Shutter Island reminds me once again to Cronenberg’s films, when dealing with reality and fiction, when mind is so much involved in the stories as to cause confusion in order to protect itself from the cruel reality. The initial or official plot has to do with the investigation of Rachel Solando’s disappearance, followed by Daniels’ obsession about what’s going on at these premises. Actually, the main plot is to discover what’s wrong with Daniels and the reason for his hallucinations.

First time I was particularly impressed by the major role nature, more specifically, the storm, has in the story. The deeper  in shit the marshals get during the investigation, the more unstable and rough weather turns.  It’s also necessary to highlight the island itself, as another hostile element.

Regarding performances, this time I think Leo is solid as Teddy Daniels, probably, because in some way he feel comfortable with tormented men roles, and after 4 films with Scorsese, the director has been able to squeeze his potential.  Ben Kingsley is irritating, actually, the effect to be caused, so pretentious and rigid, it doesn’t matter whether the doctor really intends to treat patients away from pills or lobotomies, after 2 minutes you think he’s an asshole.

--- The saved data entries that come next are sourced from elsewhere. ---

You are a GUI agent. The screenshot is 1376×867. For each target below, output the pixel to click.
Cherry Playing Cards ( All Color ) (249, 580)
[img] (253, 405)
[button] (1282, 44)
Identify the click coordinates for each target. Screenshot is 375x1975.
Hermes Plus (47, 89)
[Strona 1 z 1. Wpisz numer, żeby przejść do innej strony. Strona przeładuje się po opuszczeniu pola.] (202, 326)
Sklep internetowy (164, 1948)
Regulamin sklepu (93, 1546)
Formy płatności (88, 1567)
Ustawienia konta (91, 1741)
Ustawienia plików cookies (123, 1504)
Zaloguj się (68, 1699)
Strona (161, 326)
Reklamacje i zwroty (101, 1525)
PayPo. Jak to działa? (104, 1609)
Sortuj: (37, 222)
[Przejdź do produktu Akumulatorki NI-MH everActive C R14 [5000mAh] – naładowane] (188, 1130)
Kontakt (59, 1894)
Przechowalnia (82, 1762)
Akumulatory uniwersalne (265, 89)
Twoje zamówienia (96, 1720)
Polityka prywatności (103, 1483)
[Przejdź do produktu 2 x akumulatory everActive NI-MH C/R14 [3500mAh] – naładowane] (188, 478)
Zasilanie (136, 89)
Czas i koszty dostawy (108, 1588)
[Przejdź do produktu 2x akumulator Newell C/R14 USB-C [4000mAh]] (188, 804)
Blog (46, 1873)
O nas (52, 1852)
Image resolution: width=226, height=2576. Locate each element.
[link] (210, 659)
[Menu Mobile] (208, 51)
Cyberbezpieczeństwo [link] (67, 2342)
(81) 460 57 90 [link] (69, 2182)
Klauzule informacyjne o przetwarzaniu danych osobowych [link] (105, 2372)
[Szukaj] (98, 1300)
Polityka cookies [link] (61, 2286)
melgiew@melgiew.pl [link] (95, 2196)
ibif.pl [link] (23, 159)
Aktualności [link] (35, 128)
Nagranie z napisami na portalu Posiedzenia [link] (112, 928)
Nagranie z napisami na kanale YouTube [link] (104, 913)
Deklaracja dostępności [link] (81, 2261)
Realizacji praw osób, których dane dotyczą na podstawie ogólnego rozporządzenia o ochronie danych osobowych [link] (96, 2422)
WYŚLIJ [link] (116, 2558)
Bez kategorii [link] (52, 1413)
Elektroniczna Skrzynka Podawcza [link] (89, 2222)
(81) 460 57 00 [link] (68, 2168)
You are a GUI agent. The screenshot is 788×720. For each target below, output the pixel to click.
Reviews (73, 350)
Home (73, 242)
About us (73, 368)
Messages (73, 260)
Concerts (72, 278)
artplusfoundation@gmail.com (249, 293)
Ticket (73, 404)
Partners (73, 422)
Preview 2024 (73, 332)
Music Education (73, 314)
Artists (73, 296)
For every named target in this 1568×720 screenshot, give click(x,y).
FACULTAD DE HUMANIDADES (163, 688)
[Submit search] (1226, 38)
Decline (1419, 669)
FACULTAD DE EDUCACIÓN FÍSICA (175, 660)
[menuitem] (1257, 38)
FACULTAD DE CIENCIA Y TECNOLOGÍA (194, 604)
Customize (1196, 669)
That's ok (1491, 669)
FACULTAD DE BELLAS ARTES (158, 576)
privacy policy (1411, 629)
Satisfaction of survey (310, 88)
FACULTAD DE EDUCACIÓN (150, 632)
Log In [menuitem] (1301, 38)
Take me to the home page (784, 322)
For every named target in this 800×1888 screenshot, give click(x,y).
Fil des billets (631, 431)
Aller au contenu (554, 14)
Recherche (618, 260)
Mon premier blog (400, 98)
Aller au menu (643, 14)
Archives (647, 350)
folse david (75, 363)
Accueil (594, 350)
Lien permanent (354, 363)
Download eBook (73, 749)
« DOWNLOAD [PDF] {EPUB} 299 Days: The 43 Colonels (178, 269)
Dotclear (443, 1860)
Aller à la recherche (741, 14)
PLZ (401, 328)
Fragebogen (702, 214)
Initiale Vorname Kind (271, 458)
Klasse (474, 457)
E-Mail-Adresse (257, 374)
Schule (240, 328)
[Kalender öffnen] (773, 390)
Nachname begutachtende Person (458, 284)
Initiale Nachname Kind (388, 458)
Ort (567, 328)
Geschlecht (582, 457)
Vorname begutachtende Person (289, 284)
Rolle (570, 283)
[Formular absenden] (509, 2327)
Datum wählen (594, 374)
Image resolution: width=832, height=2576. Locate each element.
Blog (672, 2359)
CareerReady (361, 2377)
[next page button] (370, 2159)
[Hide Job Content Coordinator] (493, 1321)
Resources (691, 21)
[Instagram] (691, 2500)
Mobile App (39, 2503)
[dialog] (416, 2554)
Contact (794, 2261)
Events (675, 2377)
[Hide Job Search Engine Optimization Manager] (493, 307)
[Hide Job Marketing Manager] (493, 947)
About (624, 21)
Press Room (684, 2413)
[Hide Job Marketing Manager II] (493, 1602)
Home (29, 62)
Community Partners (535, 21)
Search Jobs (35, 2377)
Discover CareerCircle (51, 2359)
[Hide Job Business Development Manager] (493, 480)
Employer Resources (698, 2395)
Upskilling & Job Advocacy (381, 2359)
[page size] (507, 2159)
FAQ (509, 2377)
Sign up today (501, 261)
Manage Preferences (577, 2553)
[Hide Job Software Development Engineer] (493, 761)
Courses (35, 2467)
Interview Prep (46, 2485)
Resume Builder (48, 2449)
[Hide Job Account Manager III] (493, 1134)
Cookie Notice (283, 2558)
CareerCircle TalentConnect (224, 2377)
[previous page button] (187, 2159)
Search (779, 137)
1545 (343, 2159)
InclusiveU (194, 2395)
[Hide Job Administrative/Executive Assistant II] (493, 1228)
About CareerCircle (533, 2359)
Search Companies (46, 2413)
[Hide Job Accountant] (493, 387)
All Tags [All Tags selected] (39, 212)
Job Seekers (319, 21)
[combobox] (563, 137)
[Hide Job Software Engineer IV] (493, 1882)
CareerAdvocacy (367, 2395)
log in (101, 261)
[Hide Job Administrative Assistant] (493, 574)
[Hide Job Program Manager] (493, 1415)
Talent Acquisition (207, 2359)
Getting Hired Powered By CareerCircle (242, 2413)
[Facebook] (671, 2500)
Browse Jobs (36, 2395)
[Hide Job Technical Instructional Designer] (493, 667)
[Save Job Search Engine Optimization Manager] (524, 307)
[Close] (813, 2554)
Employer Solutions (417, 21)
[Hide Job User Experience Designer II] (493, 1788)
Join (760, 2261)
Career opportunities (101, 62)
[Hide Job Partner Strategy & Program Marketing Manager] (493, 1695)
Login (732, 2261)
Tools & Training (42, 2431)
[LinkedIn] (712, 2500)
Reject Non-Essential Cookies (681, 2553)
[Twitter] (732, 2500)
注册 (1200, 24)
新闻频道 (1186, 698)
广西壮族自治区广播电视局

Dolores Chanal, Daniels’ dead wife, is important and essential too. She’s like the guide and support Daniels needs to go on with the investigation, but not the one related to Solando’s, but his private investigation to discover where the killer of her wife, Laeddis (Elias Koteas), is hidden. She’s the highway to Daniels’ insanity, no doubt.

Probably when you see the film, you’ll  guess the end of it in advance, I don’t think surprise was the main concern of the director. What matters here is shocking  the audience in the middle discovering the reasons for such finale.

Not so many people remember  Shutter Island nowadays, and positive it won’t be remembered as one of the best Scorsese’s works, yet it mustn’t be underestimated either. There are many aspects to check on following reviews, which escape to our eyes, sure it will be the classic case of a film praised after some years.